A situation exceptionnelle, mesures exceptionnelles
“L’incendie de l’été dernier sur le Causse d’Aumelas a évidemment marqué tous les esprits et, début avril, nous avons vu à nouveau des hectares de forêt partir en fumée au-dessus de Saint-Guilhem-le-Désert, rappelle le président de la Communauté de communes. Si tôt dans l’année, c’est du jamais vu !”.
Dans la vallée de l’Hérault, toutes les communes tirent déjà la sonnette d’alarme en raison du niveau historiquement bas de la ressource en eau. “Les 28 communes du territoire sont concernées, développe-t-il. Nous avons un réseau de points de mesures, déployés par le Département et par nous-même, et, à de nombreux captages, le niveau est le plus bas jamais mesuré. Nous sommes déjà au printemps à un niveau comparable à celui de la fin de l’été dernier. C’est donc évidemment une situation très préoccupante, avec un risque fort de décrochage de la ressource dans plusieurs communes.”
Afin d’apporter une réponse rapide et efficace à la sécheresse qui s’impose sur le terrain, le maire de Gignac a réuni tous les maires de l’intercommunalité lors d’un conseil d’exploitation de l’eau. L’objectif : faire le point sur la situation et présenter les mesures prévues.
“Le changement climatique questionne l’ensemble de nos fonctionnements”
Pour Jean-François Soto, la réponse à long terme à la situation de sécheresse est de faire évoluer les pratiques vers une plus grande exemplarité dans une démarche environnementale globale. “Le programme d’investissements de notre schéma directeur est à perspective de 25 ans, détaille-t-il.
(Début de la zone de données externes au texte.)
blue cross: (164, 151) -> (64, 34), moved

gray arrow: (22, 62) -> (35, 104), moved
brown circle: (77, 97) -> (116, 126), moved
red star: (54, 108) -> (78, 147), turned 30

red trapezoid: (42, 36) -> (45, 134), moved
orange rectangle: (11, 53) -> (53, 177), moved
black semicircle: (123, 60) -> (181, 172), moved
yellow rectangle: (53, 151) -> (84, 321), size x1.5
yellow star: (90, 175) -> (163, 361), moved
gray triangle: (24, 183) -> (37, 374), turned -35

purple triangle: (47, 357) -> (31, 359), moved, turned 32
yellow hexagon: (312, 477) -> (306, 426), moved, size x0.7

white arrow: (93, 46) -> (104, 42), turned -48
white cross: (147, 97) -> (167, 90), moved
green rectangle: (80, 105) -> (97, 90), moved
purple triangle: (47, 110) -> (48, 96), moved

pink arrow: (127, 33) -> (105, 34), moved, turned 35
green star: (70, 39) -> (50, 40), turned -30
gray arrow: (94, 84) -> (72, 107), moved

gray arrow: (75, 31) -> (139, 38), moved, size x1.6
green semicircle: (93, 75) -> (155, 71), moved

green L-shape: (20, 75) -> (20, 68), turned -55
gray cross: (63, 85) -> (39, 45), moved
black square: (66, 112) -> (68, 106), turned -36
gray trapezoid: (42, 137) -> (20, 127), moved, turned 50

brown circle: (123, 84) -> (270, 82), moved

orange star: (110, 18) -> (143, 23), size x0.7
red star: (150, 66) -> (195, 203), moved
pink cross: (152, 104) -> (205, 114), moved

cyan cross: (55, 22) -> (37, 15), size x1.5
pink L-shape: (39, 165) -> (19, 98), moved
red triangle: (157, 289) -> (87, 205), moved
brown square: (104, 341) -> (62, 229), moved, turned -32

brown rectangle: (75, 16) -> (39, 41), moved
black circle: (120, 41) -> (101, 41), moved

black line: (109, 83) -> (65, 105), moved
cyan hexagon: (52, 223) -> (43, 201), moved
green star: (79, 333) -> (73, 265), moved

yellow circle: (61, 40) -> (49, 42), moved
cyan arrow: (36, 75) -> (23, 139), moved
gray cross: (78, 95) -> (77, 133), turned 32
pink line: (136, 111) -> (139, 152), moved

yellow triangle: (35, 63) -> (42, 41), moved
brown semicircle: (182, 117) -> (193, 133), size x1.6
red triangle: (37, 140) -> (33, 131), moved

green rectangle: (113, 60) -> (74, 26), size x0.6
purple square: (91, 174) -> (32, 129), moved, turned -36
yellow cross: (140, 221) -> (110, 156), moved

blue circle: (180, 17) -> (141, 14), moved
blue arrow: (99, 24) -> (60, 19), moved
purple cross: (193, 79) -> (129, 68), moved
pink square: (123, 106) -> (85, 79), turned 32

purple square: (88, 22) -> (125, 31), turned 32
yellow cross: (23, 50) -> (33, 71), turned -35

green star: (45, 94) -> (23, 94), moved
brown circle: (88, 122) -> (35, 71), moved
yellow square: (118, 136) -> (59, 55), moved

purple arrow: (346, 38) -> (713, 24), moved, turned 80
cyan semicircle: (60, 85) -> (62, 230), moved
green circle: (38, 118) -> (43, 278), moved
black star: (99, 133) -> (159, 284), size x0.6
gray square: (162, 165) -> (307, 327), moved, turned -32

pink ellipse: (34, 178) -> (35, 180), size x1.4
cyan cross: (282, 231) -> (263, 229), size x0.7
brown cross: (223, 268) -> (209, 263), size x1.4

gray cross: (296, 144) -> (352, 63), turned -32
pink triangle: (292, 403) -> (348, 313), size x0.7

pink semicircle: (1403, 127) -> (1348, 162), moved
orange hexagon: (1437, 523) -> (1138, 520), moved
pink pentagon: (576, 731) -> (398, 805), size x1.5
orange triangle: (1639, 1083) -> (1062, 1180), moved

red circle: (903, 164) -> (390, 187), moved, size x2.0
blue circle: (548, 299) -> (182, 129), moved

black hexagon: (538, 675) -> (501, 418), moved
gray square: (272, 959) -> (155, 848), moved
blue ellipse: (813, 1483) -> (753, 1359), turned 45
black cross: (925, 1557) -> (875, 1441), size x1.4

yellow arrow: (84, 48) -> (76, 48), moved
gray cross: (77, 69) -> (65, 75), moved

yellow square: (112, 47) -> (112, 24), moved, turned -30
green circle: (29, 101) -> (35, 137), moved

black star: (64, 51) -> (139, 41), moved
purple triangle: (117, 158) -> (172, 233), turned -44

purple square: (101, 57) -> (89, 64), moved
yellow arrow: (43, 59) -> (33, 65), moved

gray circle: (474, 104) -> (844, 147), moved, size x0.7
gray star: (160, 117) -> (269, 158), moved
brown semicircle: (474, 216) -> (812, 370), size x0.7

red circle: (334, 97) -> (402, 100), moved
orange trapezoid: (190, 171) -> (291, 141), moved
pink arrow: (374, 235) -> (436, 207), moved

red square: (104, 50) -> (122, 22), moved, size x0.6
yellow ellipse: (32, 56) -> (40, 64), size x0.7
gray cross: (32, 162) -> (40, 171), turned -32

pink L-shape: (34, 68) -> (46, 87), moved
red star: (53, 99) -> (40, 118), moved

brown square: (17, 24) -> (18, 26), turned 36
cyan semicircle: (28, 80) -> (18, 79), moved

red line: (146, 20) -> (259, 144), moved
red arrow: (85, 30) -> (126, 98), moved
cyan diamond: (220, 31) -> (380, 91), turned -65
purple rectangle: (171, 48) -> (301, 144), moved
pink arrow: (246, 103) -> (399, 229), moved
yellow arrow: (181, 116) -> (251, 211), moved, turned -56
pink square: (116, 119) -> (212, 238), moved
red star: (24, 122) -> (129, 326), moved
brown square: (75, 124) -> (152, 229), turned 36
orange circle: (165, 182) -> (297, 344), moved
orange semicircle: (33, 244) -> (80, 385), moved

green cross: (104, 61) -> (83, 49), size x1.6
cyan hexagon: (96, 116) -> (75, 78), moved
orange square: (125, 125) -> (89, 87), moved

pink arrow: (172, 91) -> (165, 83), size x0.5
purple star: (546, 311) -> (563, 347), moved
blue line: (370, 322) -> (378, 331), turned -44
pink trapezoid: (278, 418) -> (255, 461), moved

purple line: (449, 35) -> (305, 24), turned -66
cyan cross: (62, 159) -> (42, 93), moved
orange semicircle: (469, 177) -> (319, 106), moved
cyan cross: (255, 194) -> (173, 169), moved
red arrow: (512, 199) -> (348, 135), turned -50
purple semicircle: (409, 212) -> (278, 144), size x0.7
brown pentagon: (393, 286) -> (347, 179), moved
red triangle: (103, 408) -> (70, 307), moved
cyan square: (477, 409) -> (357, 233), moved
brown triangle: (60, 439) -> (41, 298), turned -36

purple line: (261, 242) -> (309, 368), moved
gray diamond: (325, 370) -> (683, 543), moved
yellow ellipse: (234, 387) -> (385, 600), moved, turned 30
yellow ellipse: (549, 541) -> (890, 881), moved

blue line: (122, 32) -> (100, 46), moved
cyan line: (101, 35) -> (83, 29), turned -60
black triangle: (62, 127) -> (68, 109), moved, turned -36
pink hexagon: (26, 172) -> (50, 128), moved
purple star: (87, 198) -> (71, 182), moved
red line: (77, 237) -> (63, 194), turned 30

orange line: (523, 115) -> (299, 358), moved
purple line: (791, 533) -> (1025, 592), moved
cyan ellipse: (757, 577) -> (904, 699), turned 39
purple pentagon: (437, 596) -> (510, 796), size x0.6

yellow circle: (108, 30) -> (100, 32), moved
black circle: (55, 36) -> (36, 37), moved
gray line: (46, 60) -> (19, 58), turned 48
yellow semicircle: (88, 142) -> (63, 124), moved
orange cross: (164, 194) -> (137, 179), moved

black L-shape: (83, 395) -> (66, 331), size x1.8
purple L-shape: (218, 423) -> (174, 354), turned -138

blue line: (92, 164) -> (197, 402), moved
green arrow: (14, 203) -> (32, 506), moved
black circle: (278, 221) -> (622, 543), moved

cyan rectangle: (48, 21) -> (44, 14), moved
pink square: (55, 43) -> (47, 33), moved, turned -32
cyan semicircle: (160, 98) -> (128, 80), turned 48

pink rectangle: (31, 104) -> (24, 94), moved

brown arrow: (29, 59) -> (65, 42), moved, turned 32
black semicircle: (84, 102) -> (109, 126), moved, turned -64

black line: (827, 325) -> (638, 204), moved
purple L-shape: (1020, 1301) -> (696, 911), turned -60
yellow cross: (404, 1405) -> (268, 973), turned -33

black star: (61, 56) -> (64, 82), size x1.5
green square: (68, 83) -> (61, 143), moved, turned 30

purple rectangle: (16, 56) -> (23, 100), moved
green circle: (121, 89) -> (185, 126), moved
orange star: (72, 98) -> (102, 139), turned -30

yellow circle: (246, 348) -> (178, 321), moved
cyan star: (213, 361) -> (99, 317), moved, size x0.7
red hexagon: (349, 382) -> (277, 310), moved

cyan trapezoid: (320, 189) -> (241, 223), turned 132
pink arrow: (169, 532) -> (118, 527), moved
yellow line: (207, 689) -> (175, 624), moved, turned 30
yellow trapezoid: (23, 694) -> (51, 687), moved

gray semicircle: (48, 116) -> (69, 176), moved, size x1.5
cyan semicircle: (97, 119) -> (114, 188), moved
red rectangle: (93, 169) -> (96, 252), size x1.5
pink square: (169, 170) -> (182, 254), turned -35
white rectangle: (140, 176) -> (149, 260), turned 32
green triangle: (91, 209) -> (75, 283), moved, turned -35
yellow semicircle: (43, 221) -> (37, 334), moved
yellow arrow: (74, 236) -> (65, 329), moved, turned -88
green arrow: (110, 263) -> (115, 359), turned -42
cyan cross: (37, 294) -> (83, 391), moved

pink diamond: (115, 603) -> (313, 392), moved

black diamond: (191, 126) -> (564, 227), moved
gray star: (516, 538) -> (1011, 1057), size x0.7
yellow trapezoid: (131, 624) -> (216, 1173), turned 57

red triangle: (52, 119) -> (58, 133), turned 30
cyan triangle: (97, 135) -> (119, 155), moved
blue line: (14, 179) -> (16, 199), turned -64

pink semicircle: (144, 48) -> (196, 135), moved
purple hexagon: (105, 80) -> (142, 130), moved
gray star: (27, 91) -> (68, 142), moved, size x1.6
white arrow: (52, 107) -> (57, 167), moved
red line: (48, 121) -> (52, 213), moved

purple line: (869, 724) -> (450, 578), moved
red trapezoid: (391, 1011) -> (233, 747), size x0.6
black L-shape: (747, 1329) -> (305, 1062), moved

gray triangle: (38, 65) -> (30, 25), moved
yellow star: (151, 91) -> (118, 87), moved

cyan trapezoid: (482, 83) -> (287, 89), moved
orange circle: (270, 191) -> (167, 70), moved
Il est clair que l’enjeu du réchauffement climatique et notamment son impact sur la ressource en eau va questionner l’ensemble de notre fonctionnement, nos façons d’habiter, de produire, de nous déplacer. Il faut aller tous ensemble vers un mode de développement plus vertueux.”
Afin d’anticiper les carences du département et d’agir avant une crise majeure, en 2021, un schéma directeur de l’eau qui planifie les besoins d’investissements de l’intercommunalité jusqu’en 2046 a été validé. “Ce plan, dont le premier objectif est de réduire le risque de pénurie, représente un programme de 3 millions de travaux par an et a nécessité que nous augmentions l’année dernière le prix de l’eau payé par l’abonné, précise le président. Nous sommes également engagés au niveau du Pays Cœur d’Hérault dans un Plan climat air énergie territorial. Il prend en compte tous les enjeux de l’adaptation au réchauffement climatique, qu’il s’agisse des économies d’eau, du développement des énergies renouvelables, des modes de déplacement doux.”
Une stratégie qui a d’ores et déjà conduit les services de l’intercommunalité a adapté leurs méthodes pour faire des économies d’eau, que ce soit dans l’entretien des espaces verts ou le nettoyage urbain. Dans les prochaines années, d’autres aménagements sont programmés pour accélérer cet effort. “A Gignac par exemple, notre mix énergétique entre hydroélectrique et solaire, avec une nouvelle centrale photovoltaïque sur 5 ha, va nous permettre d’être un territoire à énergie positive”, ajoute-t-il.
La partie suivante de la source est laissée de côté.